A China, com quase 1400 milhões de habitantes, é um país onde as pessoas mantêm o vínculo à sua história e às suas tradições. O seu legado, tão estranho aos nossos costumes, é fruto de uma história ininterrupta de três milénios e meio, e que chegou até nós através de uma quantidade enorme de documentos escritos.

Uma das primeiras coisas que nos surpreende na China é a sua enorme população. Neste momento, cerca de 1400 milhões de habitantes, um quinto da população mundial.

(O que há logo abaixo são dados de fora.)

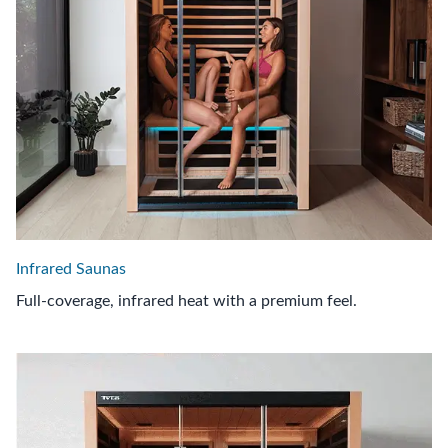
Infrared Saunas
Full-coverage, infrared heat with a premium feel.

Hoje em dia, a aceleração dos tempos parece produzir uma certa ruptura com o passado e, no entanto, em todos os lugares do nosso mundo, as pessoas ainda estão ligadas à sua história e às suas tradições. A China é um país onde esse vínculo com os antepassados é muito forte. O legado desta nação é de um profundo interesse, tão rico e tão estranho aos nossos costumes. É uma história ininterrupta de cerca de três milénios e meio, desde o final do Neolítico, quando começa a agricultura e a pecuária até aos nossos dias. Além disso, os chineses tiveram e continuam a ter alma de historiadores, porque a sua maior preocupação é a organização deste mundo e a felicidade desta vida. São muito práticos. A sua civilização deixou uma grande abundância de documentos. Nenhum país do mundo, antes dos tempos modernos, produziu tantos documentos escritos, já que a China começou a multiplicar e produzir livros meio milénio antes de a Europa inventar a impressão (em 1500).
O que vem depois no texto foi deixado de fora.